Feeding intolerance of enteral nutrition (EN) frequently occurs in patients with severe acute pancreatitis (SAP) because of intestinal motility disorders. Soluble dietary fiber (SDF) modulates the intestinal motility. The present study examined whether SDF can improve intestinal motility and permeability, and thereby reduce feeding intolerance, in patients with SAP.
This study was a single-blind, randomized, controlled, single-center trial. Forty-nine patients with SAP were included. The control and SDF groups received the same EN solution via a nasojejunal tube. The SDF group additionally received 20-g/d polydextrose. The primary outcome was the time to reach the energy goal. Follow-up was continued for 28 days after admission or until discharge from the hospital.

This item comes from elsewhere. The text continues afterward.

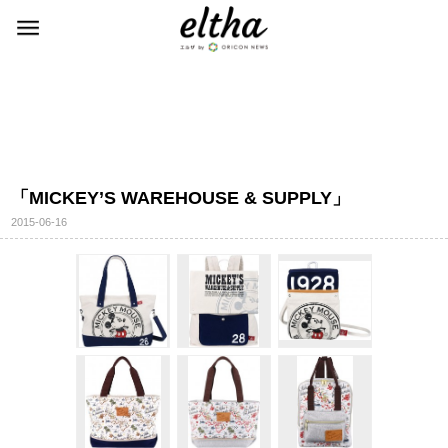
「MICKEY’S WAREHOUSE & SUPPLY」
2015-06-16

Among 49 randomized patients, 46 patients (n = 22, control group; n = 24, SDF group) were included in the intent-to-treat analysis. The time to reach the energy goal was 7.00 (6.00, 8.25) days and 5.00 (4.25, 6.00) days in the control and SDF groups, respectively (P < 0.001). The rates of feeding intolerance were significantly reduced in the SDF group (59.09% vs 25.00%, P < .05). SDF was associated with decreases in the incidence of abdominal distension (72.73% vs 29.17%, P < .01), diarrhea (40.91% vs 8.33%, P < .05), and constipation (72.73% vs 12.50%, P < .001). The time to first flatus and first defecation were significantly shorter in the SDF group (P < .001). The intestinal mucosal barrier function and levels of gastrointestinal hormone were improved by SDF, as evidenced by significantly reduced blood levels of diamine oxidase, D-lactic acid, endotoxin, and vasoactive intestinal peptide (P < .05).
SDF shortens the time to reach the energy goal during EN and improves intestinal permeability and motility disorders, thus reducing the incidence of feeding intolerance in SAP patients.
由于肠道动力障碍,重症急性胰腺炎(SAP)患者经常出现肠内营养(EN)不耐受。可溶性膳食纤维(SDF)可调节肠道动力。本研究旨在探讨 SDF 是否可以改善 SAP 患者的肠道动力和通透性,从而减少喂养不耐受。
这是一项单盲、随机、对照、单中心试验。纳入 49 例 SAP 患者。对照组和 SDF 组均通过鼻空肠管给予相同的 EN 溶液。SDF 组另外给予 20g/d 聚葡萄糖。主要结局是达到能量目标的时间。随访时间为入院后 28 天或患者出院。
在 49 名随机患者中,46 名患者(n=22,对照组;n=24,SDF 组)被纳入意向治疗分析。达到能量目标的时间分别为 7.00(6.00,8.25)天和 5.00(4.25,6.00)天(P<0.001)。SDF 组喂养不耐受发生率明显降低(59.09% vs 25.00%,P<.05)。SDF 与腹胀发生率降低相关(72.73% vs 29.17%,P<.01)、腹泻(40.91% vs 8.33%,P<.05)和便秘(72.73% vs 12.50%,P<.001)。SDF 组首次排气和排便时间明显缩短(P<.001)。SDF 改善了肠道黏膜屏障功能和胃肠激素水平,表现为血二胺氧化酶、D-乳酸、内毒素和血管活性肠肽水平显著降低(P<.05)。
SDF 可缩短 SAP 患者 EN 期间达到能量目标的时间,并改善肠道通透性和动力障碍,从而降低喂养不耐受的发生率。